Diabetes is associated with chronic low-grade inflammation in the kidney. Both classically and alternately activated macrophages play key roles in diabetic nephropathy by mediating inflammatory processes and anti-inflammatory responses respectively. Physical activity is known to modulate innate immune function, indeed exercise training is reported to reduce low-grade inflammation and improve insulin sensitivity in obese subjects. FNDC5 is a myokine secreted by skeletal muscles during exercise and the cleavage of its extracellular domain yields Irisin. In vitro studies have demonstrated that Irisin exhibits anti-inflammatory properties in adipose tissues and RAW 264.7 cells.

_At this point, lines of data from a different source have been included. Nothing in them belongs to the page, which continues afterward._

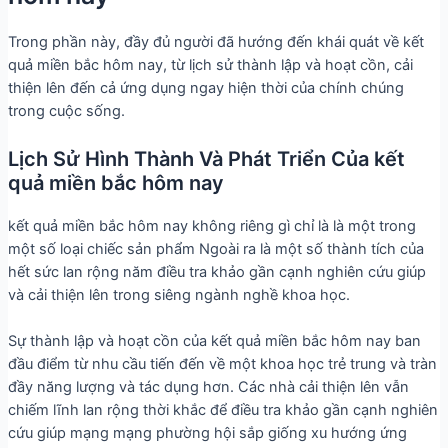
Trong phần này, đầy đủ người đã hướng đến khái quát về kết
quả miền bắc hôm nay, từ lịch sử thành lập và hoạt cồn, cải
thiện lên đến cả ứng dụng ngay hiện thời của chính chúng
trong cuộc sống.
Lịch Sử Hình Thành Và Phát Triển Của kết
quả miền bắc hôm nay
kết quả miền bắc hôm nay không riêng gì chỉ là là một trong
một số loại chiếc sản phẩm Ngoài ra là một số thành tích của
hết sức lan rộng năm điều tra khảo gần cạnh nghiên cứu giúp
và cải thiện lên trong siêng ngành nghề khoa học.
Sự thành lập và hoạt cồn của kết quả miền bắc hôm nay ban
đầu điểm từ nhu cầu tiến đến về một khoa học trẻ trung và tràn
đầy năng lượng và tác dụng hơn. Các nhà cải thiện lên vẫn
chiếm lĩnh lan rộng thời khắc để điều tra khảo gần cạnh nghiên
cứu giúp mạng mạng phường hội sắp giống xu hướng ứng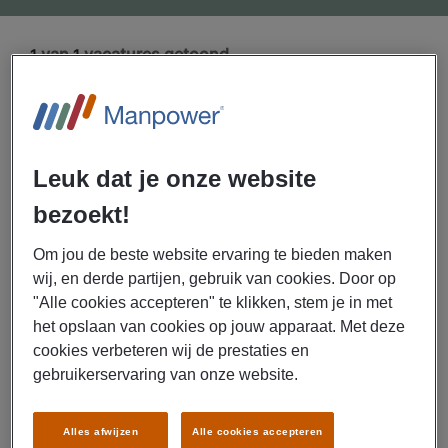
van
vacatures getoond
1
1
06/08/2026
NIEUW
Leuk dat je onze website
Manpower
Ochtenddienst
bezoekt!
postsorteerder PostNL
Om jou de beste website ervaring te bieden maken
Nieuwegein
wij, en derde partijen, gebruik van cookies. Door op
"Alle cookies accepteren" te klikken, stem je in met
€ 15,00 Per uur
het opslaan van cookies op jouw apparaat. Met deze
cookies verbeteren wij de prestaties en
Nieuwegein
gebruikerservaring van onze website.
Parttime
VMBO / MAVO
Alles afwijzen
Alle cookies accepteren
Uitzenden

The purpose of our study was to investigate the effect of exercise induced FNDC5/Irisin on inflammation and damage of aged kidney in type I diabetes. C57BL/6-Ins2Akita/J (Type 1 diabetes, Akita) and C57BL/6J (Wild type, WT) mice aged 54 - 56 weeks underwent 16-week exercise training of 280 m run on treadmill at speed of 7m/min. for 5 days/week for 2 weeks and increased to 12 m/min. for the remaining 14 weeks. FNDC5/Irisin was upregulated in the kidneys of WT and Akita exercise groups but to a greater magnitude in the WT. Sedentary Akita mice kidneys showed increased macrophage recruitment and M1 macrophages (CCL2, CXCL2, and CD86+/CD40+ cells) and inflammatory cytokine production. In contrast, Akita mice undergoing exercise training increased anti-inflammatory profile and M2 phenotype polarization (CD206+ cells). Exercise induced changes were associated with robust activation of AMPK and MAPK signaling in Akita mice. In comparison to sedentary group, exercise training reduced renal resistive index, improved cortical blood flow and glomerular filtration rate in WT and Akita mice. Taken together, our results suggest that exercise training and Irisin secretion protects the aged kidney from type 1 diabetes induced damage by reducing macrophage-mediated inflammation.